To: FLSTF97 who wrote (6670)9/20/1999 12:13:00 PM
From: voop  Respond to of 54805
 
I understand that ARMHY has a similar model but I do not follow it. The thread techies will be sure to correct me



To: FLSTF97 who wrote (6670)9/20/1999 12:38:00 PM
From: Apollo  Read Replies (1) | Respond to of 54805
 
FLSTF97:

(FLSTF: isn't that shorthand for Falstaff? I didn't think they made that beer anymore <g>)

The market for memory will greatly exceed the projections and RMBS captures virtually all of it.

Read your post, the link, and other responses. One thing to realize is that the revenue steam from royalties on their Direct Rdram IP (that's the one that matters) has not even begun yet but still they have been profitable for the last 11 quarters. Their costs are well contained since the engineering work is finished. So the royalty ram should be pure gravy.
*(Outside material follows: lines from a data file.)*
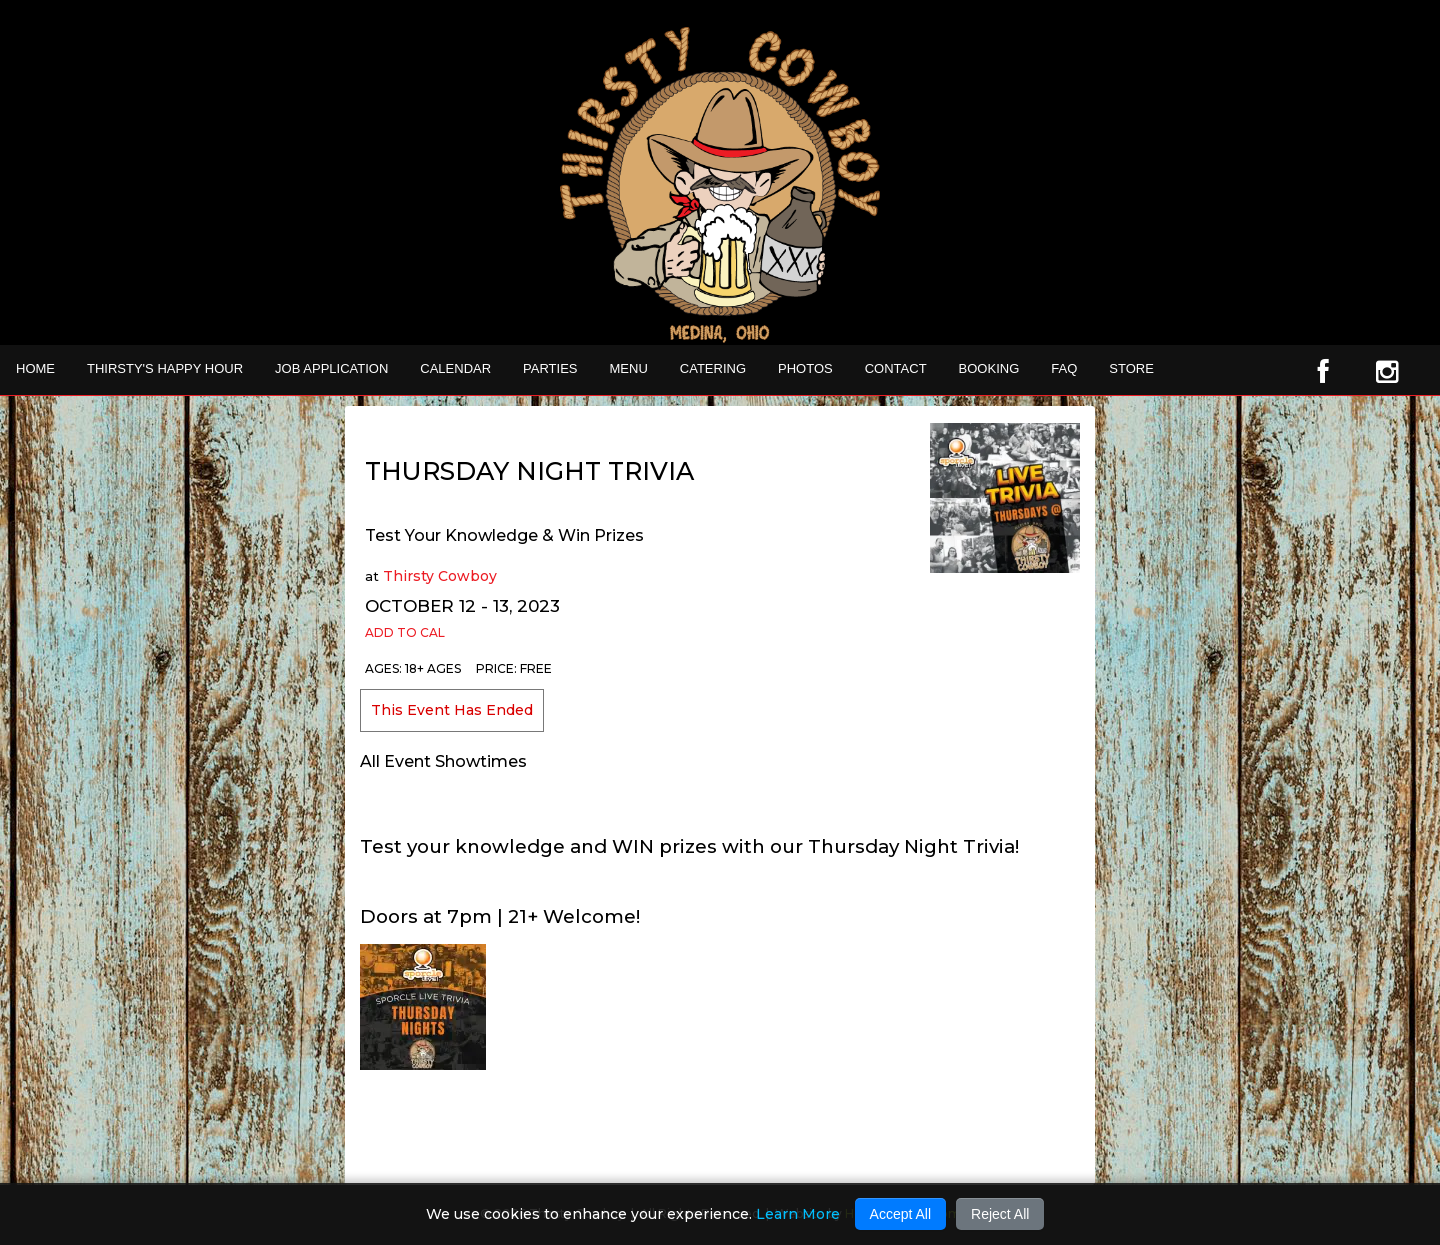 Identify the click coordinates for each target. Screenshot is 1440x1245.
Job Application (331, 368)
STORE (1131, 368)
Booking (989, 368)
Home (35, 368)
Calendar (455, 368)
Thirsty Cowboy (440, 576)
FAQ (1064, 368)
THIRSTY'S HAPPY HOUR (165, 368)
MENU (629, 368)
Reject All (1000, 1214)
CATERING (713, 368)
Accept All (900, 1214)
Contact (896, 368)
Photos (805, 368)
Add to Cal (405, 632)
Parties (550, 368)
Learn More (798, 1214) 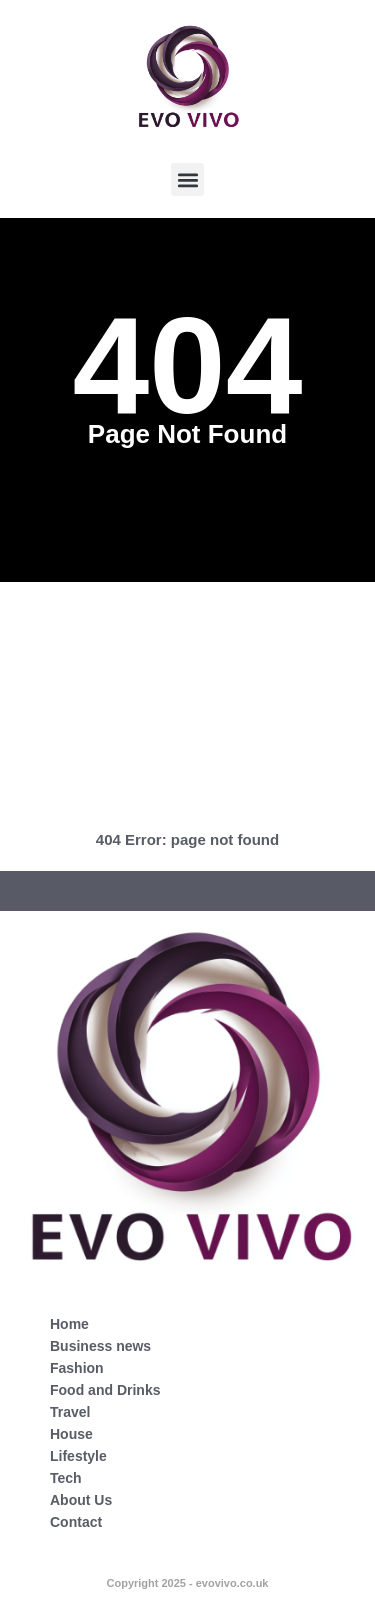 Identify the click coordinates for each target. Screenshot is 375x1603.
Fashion (77, 1368)
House (71, 1434)
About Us (81, 1500)
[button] (187, 179)
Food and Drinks (105, 1390)
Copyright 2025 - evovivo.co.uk (188, 1583)
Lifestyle (78, 1456)
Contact (76, 1522)
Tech (66, 1478)
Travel (70, 1412)
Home (69, 1324)
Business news (100, 1346) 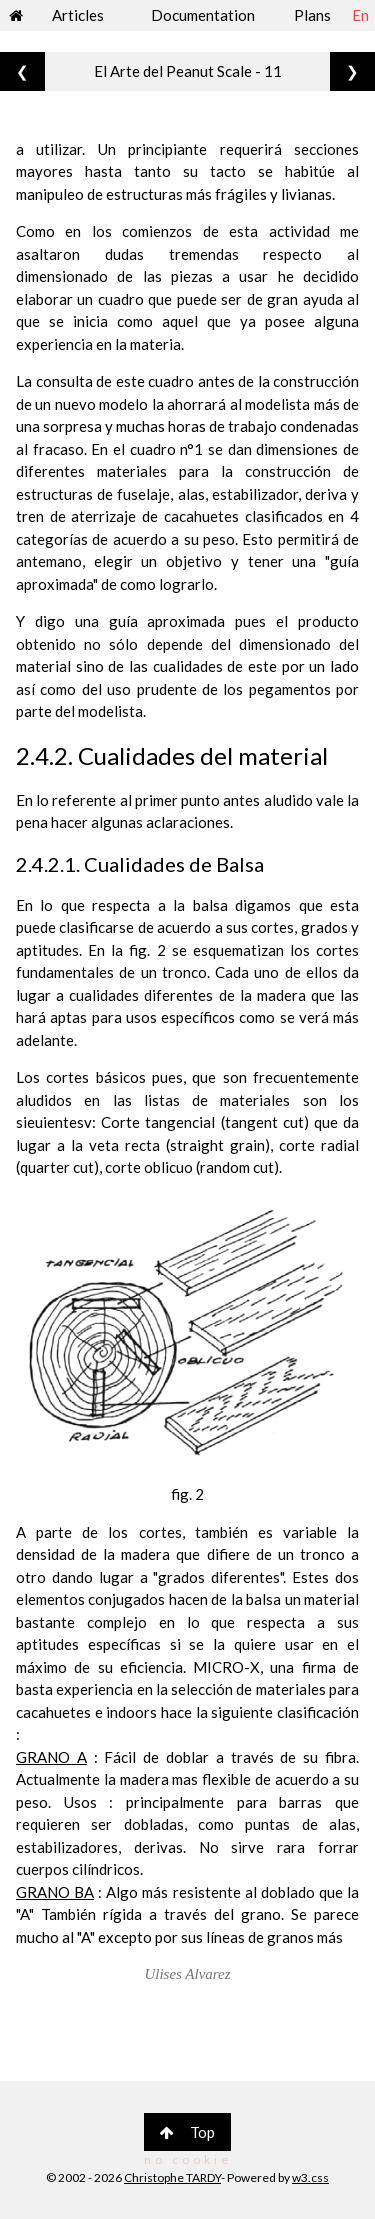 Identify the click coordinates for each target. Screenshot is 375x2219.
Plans (312, 15)
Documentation (203, 15)
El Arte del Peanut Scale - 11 (188, 71)
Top (187, 2132)
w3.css (310, 2177)
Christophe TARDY (172, 2177)
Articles (78, 15)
The other things to remember are:
1. According to the FM, gorillas are always undervalued (should Rambus, a gorilla candidate, achieve that weighty claim).
2. We're in a high-tech/Internet economy. Automobiles have more microprocessors in them nowadays than they have cylinders. Everything, no matter how simple, requires microprocessors and other components (like RAM). Therefore, estimates of the DRAM market and future DRAM revenues are make-believe.....no one knows the answer.
3. Royalties on PC DRDRAM to Rambus are thought to be about 1.7%; but on DRDRAM in other devices besides PC, thought to be greater.

It goes back to vision and trends........bandwidth, rapid transition to everything being made more technical, applications we don't yet anticipate, etc. Rambus is not a gorilla, but is a gorilla candidate.

Stan



To: FLSTF97 who wrote (6670)9/20/1999 7:32:00 PM
From: Mike Buckley  Read Replies (1) | Respond to of 54805
 
FLST,

I hope you don't get offended when I ignore the middle part of your post, choosing instead to focus on the first and last sentence.
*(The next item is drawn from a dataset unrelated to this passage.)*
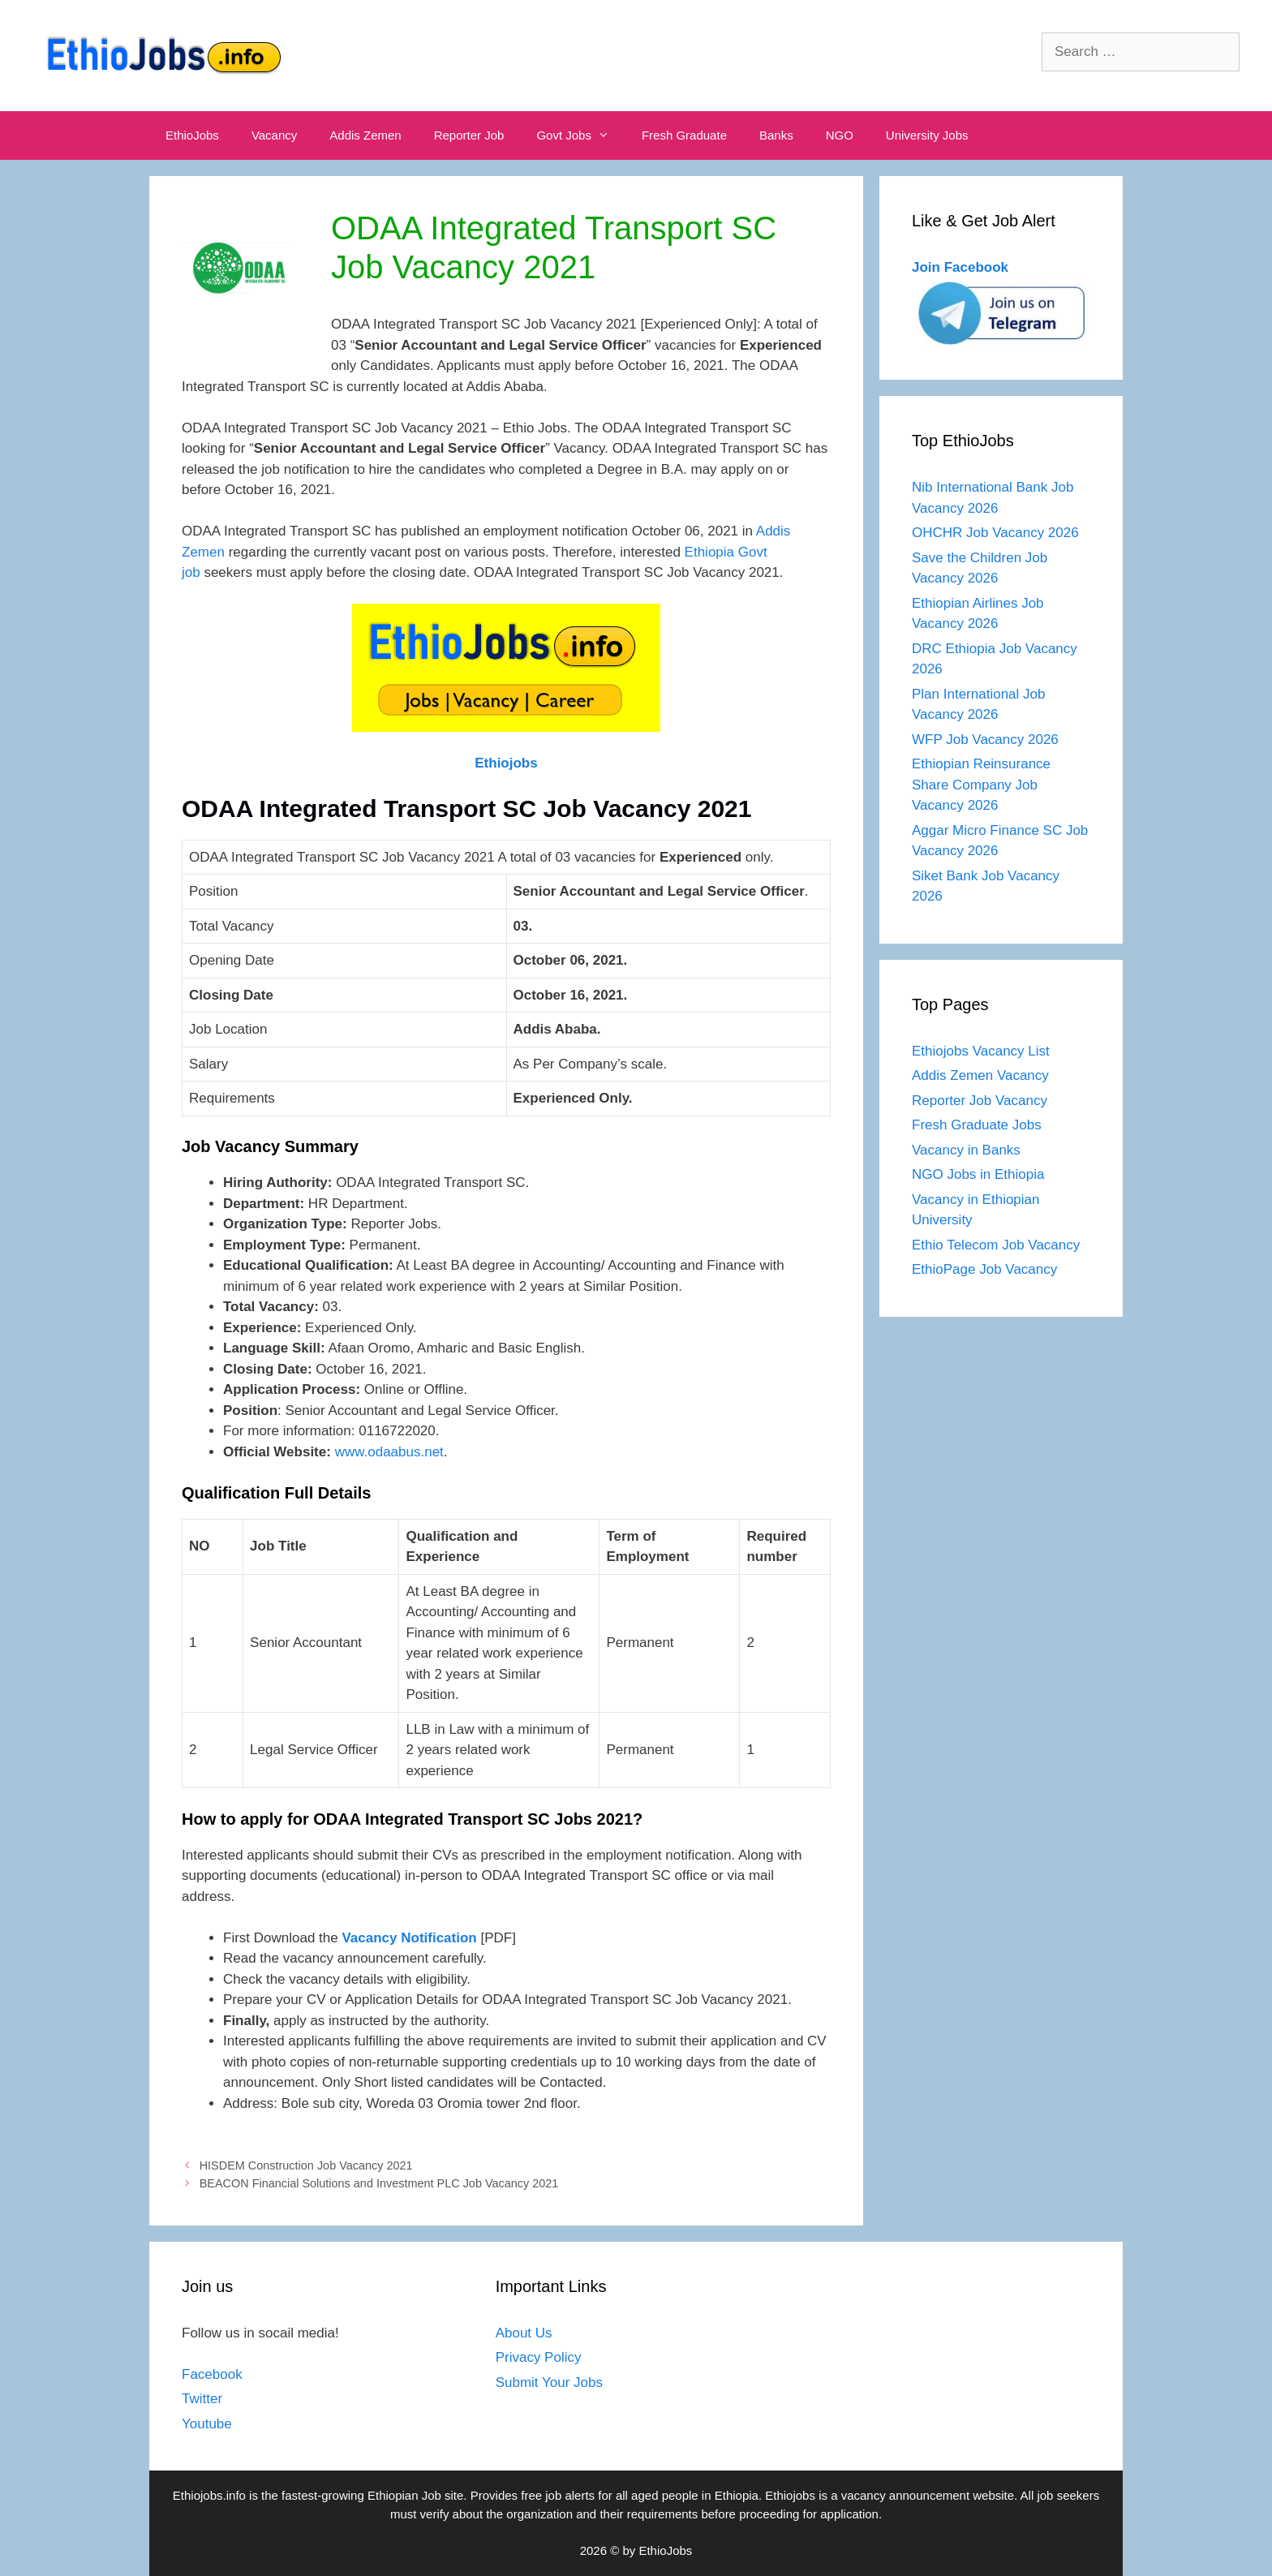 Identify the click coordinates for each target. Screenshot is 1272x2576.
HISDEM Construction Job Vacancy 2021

But the real question relative to rambus is that regardless of whether it becomes a gorilla, is it today undervalued?

If it is just about to cross the chasm or is in the process of doing so, and if it becomes a gorilla, it will be the first such primate in the history of the species NOT to be undervaled at that point of its development.

As to gorilladom, I think they are teetering on the far edge of the chasm. But the question of value still exists for the long term.

For those of us who understand the history of the primates, it Rambus becomes a gorilla there is no question of long-term value. It's a given.